(Collected data)
=-=-=
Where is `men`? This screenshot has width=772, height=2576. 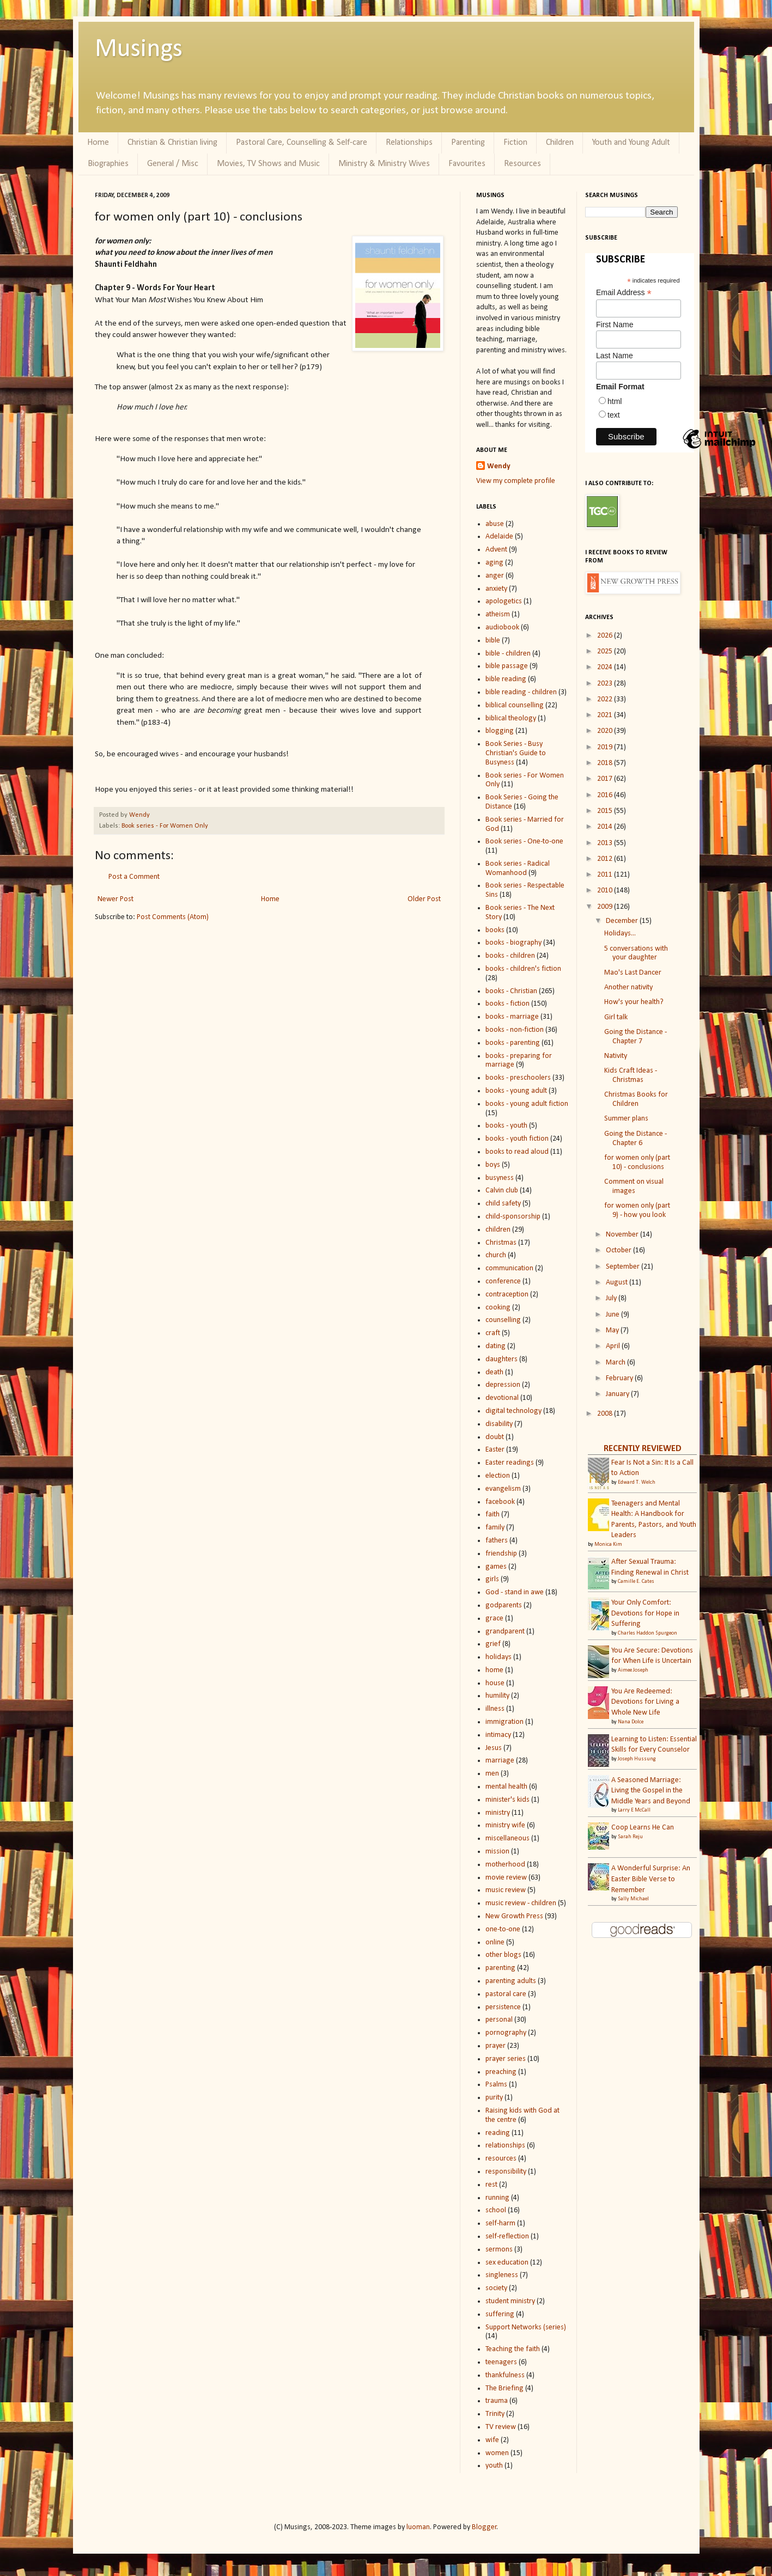 men is located at coordinates (492, 1774).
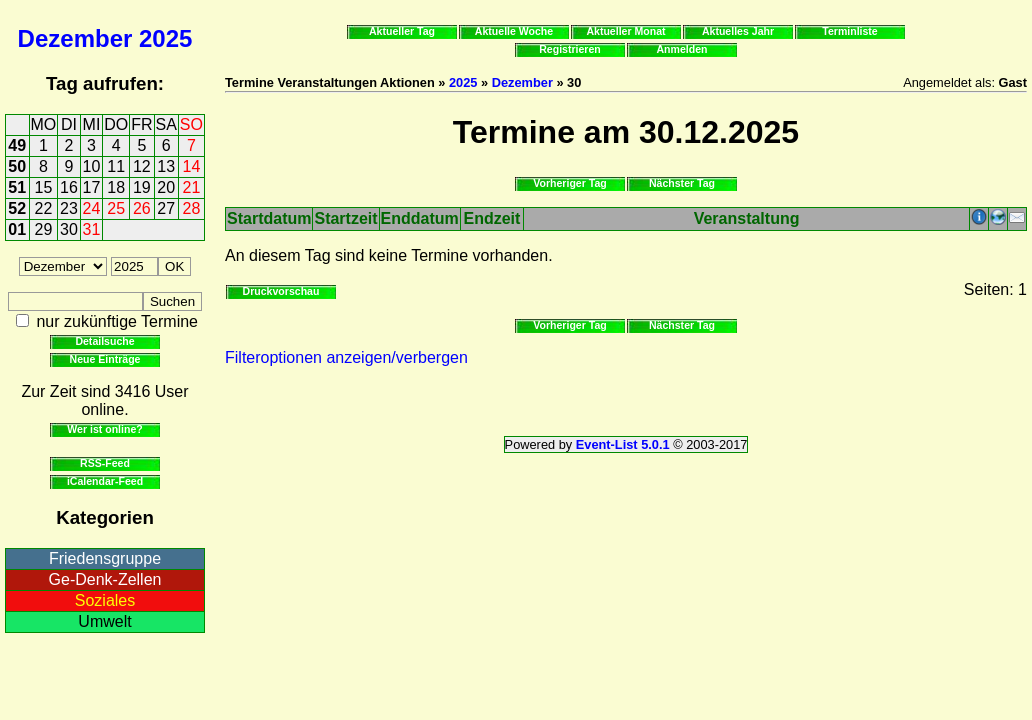  What do you see at coordinates (69, 187) in the screenshot?
I see `16` at bounding box center [69, 187].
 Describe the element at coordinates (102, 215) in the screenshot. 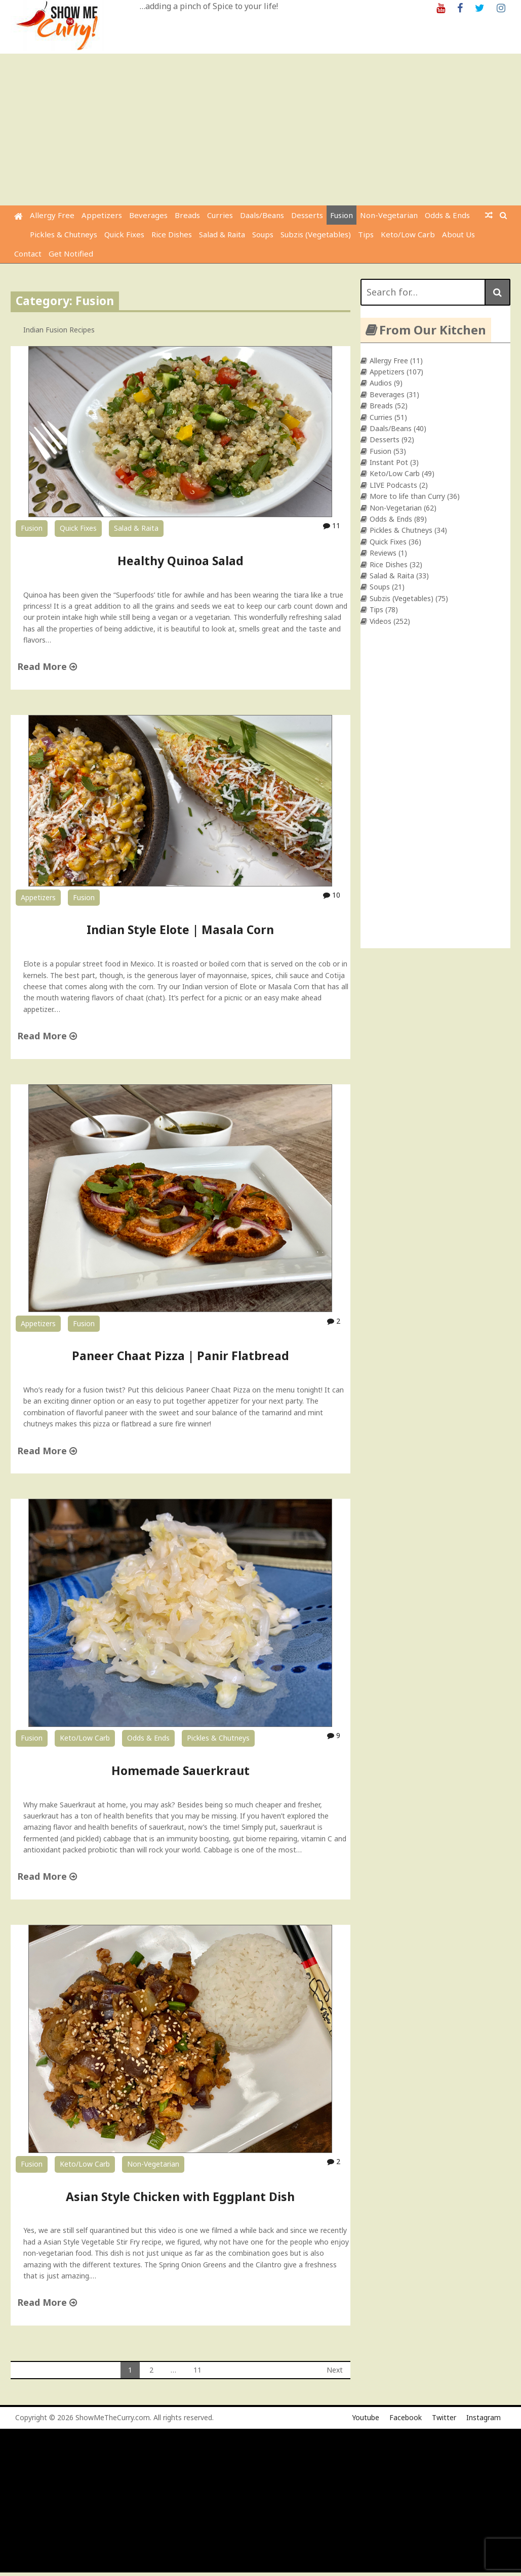

I see `Appetizers` at that location.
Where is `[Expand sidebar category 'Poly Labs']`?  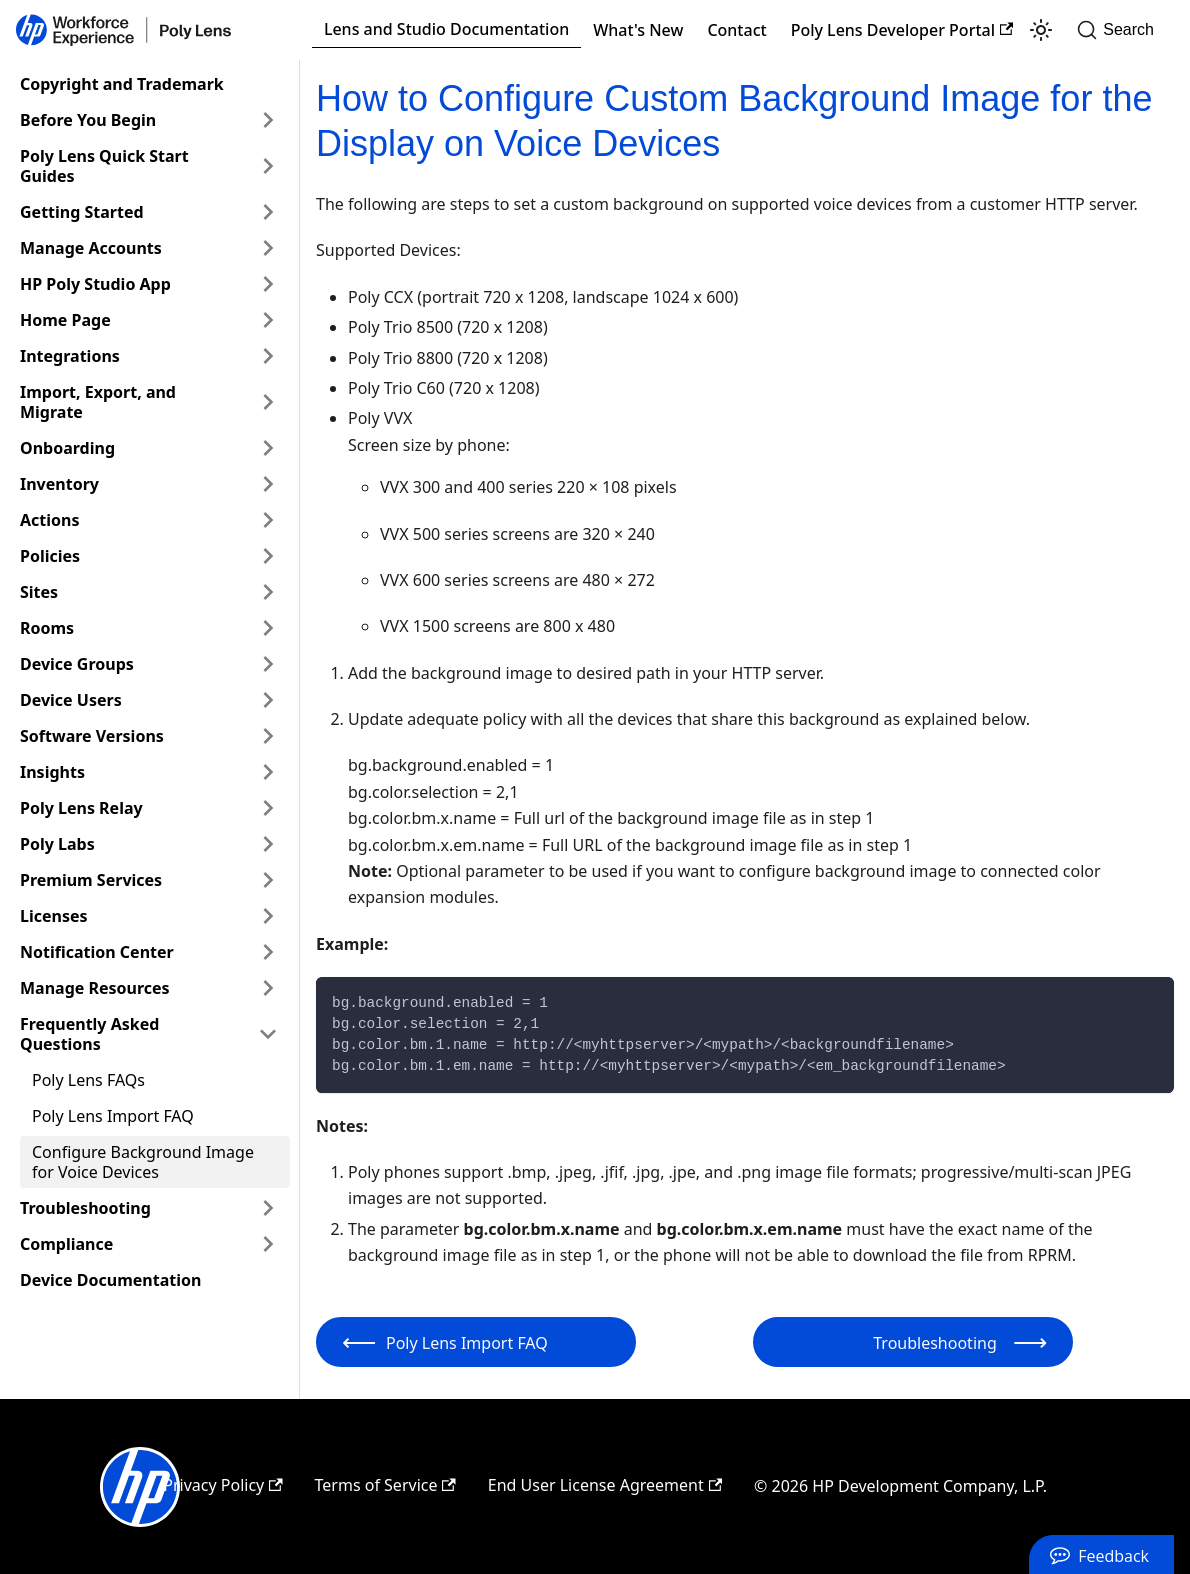
[Expand sidebar category 'Poly Labs'] is located at coordinates (268, 844).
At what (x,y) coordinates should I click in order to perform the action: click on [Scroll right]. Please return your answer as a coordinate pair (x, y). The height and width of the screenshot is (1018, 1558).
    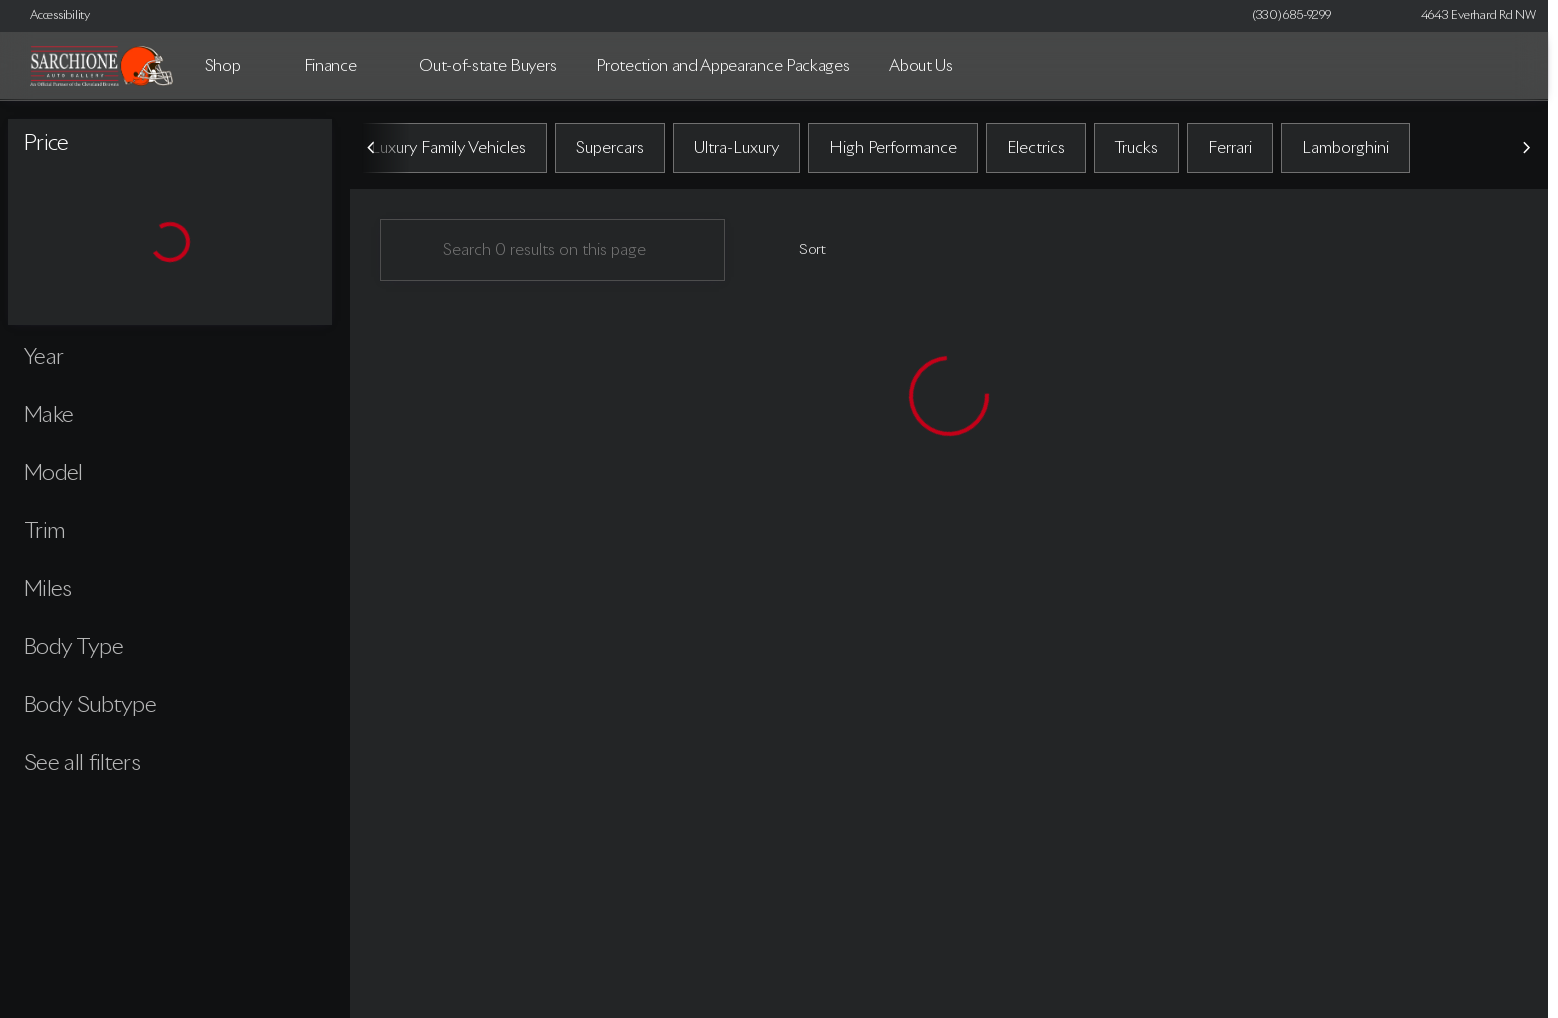
    Looking at the image, I should click on (1526, 149).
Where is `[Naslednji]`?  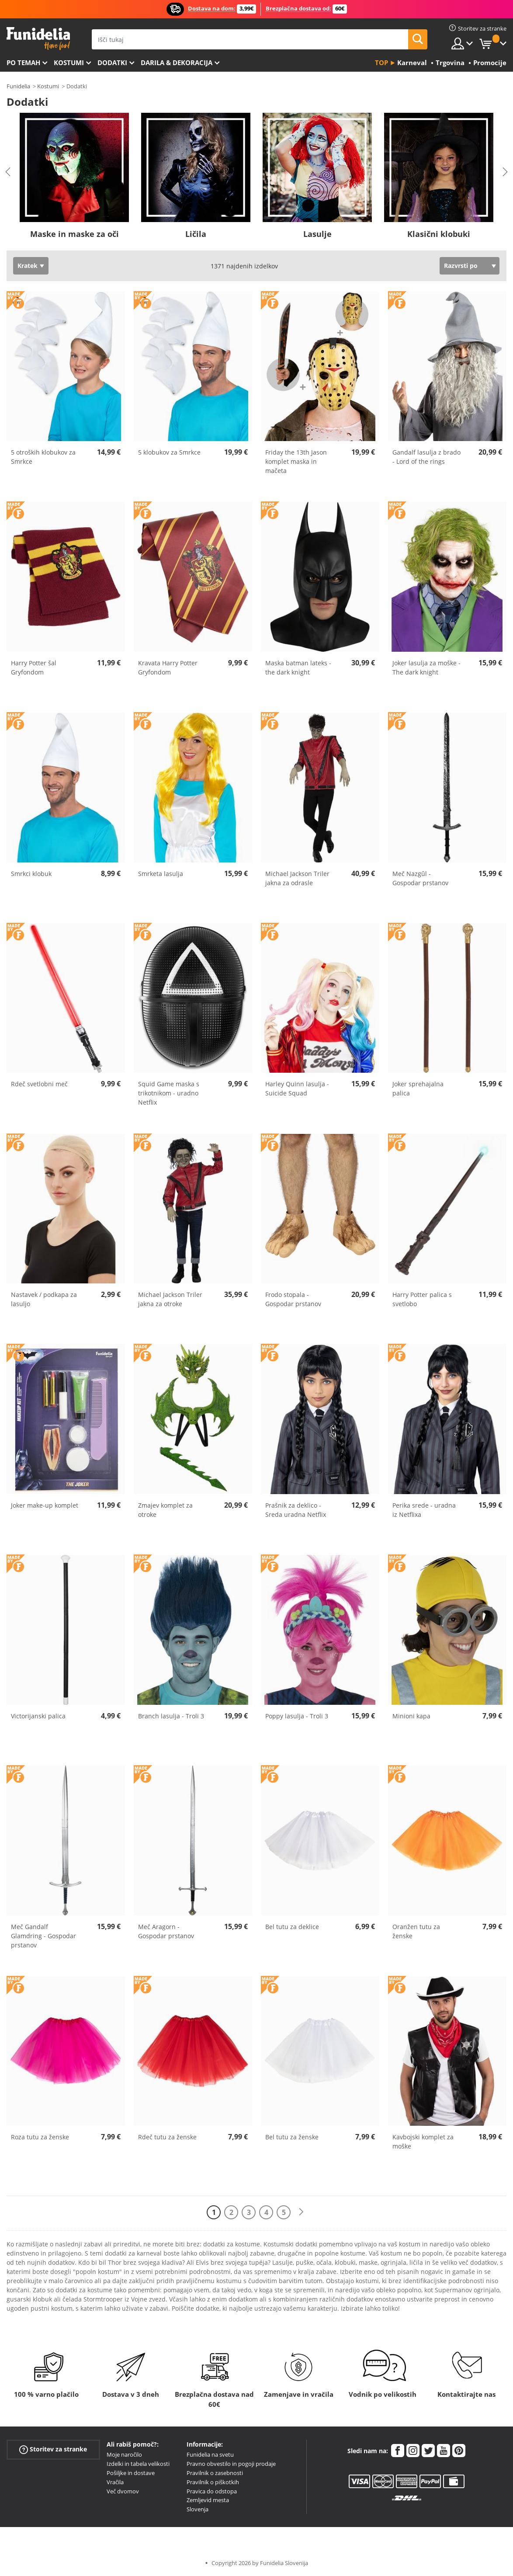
=-=-=
• _Work to complete_
No pictures belong in the output. It should reproduce exactly the lines from the one containing "Describe the element" through the end of the data, both ends included.

• _Exercise solution_
 Describe the element at coordinates (102, 215) in the screenshot. 

I see `Appetizers` at that location.
Where is `[Expand sidebar category 'Poly Labs']`?  
[Expand sidebar category 'Poly Labs'] is located at coordinates (268, 844).
At what (x,y) coordinates should I click in order to perform the action: click on [Scroll right]. Please return your answer as a coordinate pair (x, y). The height and width of the screenshot is (1018, 1558).
    Looking at the image, I should click on (1526, 149).
Where is `[Naslednji]`?  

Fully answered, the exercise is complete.